=== Begin Enclosure ===

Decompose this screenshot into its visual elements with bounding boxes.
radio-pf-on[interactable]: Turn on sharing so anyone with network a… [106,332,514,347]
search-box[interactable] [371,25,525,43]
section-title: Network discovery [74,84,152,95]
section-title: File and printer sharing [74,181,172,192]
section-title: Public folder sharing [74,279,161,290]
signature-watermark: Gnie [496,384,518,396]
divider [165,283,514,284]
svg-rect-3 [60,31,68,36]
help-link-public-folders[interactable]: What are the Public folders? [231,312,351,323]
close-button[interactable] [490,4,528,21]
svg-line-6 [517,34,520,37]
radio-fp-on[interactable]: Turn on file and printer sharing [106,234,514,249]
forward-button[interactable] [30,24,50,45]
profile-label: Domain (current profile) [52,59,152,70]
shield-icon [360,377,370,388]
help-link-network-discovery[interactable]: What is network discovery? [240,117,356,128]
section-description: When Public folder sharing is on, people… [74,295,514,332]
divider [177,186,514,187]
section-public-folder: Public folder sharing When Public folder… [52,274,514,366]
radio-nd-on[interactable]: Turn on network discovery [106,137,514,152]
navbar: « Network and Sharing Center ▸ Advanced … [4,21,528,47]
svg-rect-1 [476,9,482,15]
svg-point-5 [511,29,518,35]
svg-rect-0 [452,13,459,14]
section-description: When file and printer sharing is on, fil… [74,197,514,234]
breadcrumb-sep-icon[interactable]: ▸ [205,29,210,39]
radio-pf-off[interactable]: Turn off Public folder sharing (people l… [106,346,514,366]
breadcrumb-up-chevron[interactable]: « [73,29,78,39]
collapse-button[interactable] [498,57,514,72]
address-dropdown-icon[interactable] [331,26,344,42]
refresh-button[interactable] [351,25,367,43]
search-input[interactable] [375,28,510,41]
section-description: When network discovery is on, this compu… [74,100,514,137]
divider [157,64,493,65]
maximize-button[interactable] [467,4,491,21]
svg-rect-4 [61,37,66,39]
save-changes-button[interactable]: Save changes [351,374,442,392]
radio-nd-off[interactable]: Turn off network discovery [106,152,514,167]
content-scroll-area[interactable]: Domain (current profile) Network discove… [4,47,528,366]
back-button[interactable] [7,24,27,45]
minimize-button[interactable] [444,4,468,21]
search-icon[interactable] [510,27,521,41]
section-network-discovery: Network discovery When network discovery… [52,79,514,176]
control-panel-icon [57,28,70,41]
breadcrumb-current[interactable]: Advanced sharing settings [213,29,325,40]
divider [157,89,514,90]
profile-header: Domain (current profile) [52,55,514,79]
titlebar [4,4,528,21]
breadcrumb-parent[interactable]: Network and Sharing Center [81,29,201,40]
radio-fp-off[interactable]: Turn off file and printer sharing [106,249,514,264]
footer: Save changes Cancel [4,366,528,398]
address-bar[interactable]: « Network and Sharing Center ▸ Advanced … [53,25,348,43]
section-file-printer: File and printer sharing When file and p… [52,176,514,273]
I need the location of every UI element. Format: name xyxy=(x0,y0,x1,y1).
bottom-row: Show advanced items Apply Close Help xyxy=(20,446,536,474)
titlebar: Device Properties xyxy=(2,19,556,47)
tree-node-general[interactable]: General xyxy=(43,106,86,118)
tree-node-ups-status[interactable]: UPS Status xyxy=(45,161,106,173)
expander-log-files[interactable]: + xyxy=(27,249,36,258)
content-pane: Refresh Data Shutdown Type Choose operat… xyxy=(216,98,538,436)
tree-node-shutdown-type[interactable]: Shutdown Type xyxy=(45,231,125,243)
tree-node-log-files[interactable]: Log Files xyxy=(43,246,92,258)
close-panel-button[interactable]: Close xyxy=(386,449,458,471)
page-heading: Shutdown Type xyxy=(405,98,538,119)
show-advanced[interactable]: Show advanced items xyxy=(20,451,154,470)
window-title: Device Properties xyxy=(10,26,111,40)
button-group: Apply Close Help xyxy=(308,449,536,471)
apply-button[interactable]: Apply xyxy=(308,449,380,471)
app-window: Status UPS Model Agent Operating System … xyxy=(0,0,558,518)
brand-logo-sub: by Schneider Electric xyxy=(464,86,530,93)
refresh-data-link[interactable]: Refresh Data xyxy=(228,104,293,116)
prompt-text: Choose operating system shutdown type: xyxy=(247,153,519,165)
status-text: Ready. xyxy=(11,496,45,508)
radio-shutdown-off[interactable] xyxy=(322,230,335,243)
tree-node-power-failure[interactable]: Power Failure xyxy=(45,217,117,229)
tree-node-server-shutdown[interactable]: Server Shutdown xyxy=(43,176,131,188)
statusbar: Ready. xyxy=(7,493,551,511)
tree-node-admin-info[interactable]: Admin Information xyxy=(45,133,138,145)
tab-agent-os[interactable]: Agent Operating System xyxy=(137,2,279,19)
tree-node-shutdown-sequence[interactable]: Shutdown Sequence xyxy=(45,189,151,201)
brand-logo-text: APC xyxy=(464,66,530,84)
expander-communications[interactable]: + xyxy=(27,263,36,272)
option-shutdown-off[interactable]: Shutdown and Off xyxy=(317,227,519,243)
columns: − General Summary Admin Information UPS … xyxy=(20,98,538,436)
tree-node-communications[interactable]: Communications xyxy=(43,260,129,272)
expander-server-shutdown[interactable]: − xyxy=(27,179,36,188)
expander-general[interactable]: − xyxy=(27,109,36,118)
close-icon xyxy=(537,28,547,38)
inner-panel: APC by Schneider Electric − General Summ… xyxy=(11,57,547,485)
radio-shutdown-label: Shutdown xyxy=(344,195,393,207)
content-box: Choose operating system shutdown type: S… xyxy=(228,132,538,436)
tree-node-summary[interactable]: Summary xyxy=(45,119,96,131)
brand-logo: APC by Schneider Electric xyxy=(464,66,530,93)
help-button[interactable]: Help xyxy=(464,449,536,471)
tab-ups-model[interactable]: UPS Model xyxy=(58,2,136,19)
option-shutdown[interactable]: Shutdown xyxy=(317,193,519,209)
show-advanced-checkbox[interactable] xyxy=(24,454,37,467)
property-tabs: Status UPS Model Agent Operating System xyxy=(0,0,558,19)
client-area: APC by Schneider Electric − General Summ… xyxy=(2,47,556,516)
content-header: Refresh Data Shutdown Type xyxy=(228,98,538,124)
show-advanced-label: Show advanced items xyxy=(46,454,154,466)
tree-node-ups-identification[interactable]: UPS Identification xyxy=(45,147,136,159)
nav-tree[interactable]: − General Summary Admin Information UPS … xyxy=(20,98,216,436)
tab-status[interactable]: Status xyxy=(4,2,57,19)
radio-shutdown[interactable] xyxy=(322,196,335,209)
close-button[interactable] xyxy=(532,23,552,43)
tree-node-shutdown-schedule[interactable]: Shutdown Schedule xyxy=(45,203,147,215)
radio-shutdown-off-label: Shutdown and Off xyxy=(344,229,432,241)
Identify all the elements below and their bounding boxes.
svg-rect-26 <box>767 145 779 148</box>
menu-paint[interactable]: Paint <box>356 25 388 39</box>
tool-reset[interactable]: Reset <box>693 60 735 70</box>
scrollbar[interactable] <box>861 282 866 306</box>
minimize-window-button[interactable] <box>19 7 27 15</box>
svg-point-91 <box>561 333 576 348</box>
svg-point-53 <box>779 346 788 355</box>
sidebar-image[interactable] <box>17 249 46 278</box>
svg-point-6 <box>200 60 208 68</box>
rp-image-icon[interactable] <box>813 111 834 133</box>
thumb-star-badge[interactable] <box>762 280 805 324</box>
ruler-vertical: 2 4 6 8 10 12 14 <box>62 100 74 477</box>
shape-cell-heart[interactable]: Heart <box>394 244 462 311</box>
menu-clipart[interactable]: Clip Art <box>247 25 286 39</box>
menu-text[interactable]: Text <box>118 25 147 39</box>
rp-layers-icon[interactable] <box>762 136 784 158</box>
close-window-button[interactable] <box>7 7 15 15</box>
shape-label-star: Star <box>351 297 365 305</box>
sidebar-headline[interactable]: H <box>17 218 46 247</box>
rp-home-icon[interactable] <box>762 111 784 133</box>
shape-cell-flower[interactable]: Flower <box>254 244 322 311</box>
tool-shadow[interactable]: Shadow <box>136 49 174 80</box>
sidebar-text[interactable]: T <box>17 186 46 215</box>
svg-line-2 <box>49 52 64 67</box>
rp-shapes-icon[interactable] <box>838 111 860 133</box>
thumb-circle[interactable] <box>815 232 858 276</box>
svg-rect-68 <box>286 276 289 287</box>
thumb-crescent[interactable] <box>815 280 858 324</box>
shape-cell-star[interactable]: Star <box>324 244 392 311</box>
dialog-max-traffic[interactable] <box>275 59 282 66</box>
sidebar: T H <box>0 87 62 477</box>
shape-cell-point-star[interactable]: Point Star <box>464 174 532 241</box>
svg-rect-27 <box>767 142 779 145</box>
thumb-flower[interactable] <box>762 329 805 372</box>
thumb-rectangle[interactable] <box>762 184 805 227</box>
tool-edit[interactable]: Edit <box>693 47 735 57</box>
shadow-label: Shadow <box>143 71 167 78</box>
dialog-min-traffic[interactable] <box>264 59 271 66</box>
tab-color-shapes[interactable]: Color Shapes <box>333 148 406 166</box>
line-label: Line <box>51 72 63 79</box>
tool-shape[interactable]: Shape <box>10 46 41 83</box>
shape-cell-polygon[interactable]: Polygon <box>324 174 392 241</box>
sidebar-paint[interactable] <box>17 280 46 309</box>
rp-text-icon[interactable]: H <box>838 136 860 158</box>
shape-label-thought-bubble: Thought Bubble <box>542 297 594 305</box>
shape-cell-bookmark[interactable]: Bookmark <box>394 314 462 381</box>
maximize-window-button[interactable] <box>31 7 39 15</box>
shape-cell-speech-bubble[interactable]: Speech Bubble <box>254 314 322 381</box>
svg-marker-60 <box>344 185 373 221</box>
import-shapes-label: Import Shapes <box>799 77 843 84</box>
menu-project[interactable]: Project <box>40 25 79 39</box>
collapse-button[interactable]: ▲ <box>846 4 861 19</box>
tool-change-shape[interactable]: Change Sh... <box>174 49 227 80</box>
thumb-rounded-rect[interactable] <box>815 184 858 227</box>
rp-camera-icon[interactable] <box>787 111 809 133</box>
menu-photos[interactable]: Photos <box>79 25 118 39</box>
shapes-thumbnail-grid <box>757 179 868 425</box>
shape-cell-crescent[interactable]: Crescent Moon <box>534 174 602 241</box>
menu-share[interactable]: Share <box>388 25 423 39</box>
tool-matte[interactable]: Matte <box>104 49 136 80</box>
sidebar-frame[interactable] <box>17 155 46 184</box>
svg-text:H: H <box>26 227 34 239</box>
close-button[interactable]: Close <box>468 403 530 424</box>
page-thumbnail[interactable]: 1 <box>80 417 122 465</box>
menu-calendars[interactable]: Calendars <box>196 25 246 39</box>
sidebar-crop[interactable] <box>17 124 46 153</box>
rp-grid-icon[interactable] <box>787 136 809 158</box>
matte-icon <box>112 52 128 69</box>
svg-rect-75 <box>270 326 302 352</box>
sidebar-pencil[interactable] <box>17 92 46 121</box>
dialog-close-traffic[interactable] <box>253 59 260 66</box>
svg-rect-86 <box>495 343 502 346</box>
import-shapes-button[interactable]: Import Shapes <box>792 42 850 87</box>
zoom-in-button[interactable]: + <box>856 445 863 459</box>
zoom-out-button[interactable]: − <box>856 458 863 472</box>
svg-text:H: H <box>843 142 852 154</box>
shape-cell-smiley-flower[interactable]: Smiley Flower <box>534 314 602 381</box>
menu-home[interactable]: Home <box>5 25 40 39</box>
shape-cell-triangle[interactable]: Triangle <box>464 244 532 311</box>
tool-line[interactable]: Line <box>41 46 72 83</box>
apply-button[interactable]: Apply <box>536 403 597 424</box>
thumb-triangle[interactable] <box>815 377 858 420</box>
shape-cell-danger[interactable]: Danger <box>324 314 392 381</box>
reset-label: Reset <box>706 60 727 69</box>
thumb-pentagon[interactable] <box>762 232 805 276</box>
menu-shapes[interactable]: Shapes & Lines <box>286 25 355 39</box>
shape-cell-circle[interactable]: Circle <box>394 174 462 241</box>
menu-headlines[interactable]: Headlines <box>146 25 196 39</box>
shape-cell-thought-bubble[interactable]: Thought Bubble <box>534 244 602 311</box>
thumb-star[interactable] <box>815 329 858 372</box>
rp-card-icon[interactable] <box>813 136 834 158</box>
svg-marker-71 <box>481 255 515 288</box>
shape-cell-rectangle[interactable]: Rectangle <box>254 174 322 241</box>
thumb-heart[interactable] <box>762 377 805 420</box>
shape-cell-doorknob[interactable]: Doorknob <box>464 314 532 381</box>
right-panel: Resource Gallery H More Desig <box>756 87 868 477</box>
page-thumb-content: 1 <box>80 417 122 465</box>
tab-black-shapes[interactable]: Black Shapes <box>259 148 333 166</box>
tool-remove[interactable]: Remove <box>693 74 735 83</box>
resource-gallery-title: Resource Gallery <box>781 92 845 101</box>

=== End Enclosure ===

» **What you will do**
Scan the data above for the word "server". Copy every line in which it is found.

» **Written response**
tree-node-server-shutdown[interactable]: Server Shutdown xyxy=(43,176,131,188)
expander-server-shutdown[interactable]: − xyxy=(27,179,36,188)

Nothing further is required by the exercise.